Assigned task:
Please make an exact transcription of the records, keeping the pictures out of it.

□ □ □ □ □ □ □

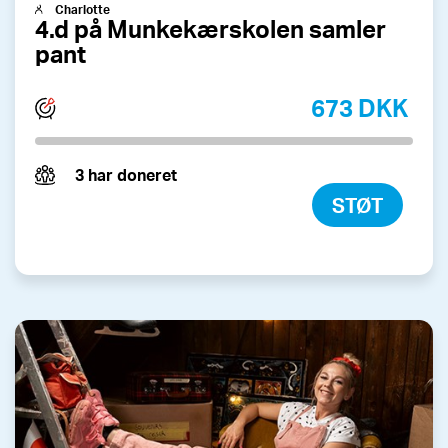
Charlotte
4.d på Munkekærskolen samler
pant
673 DKK
3 har doneret
STØT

□ □ □ □ □ □ □

Response to this task:
Charlotte
4.d på Munkekærskolen samler
pant
673 DKK
3 har doneret
STØT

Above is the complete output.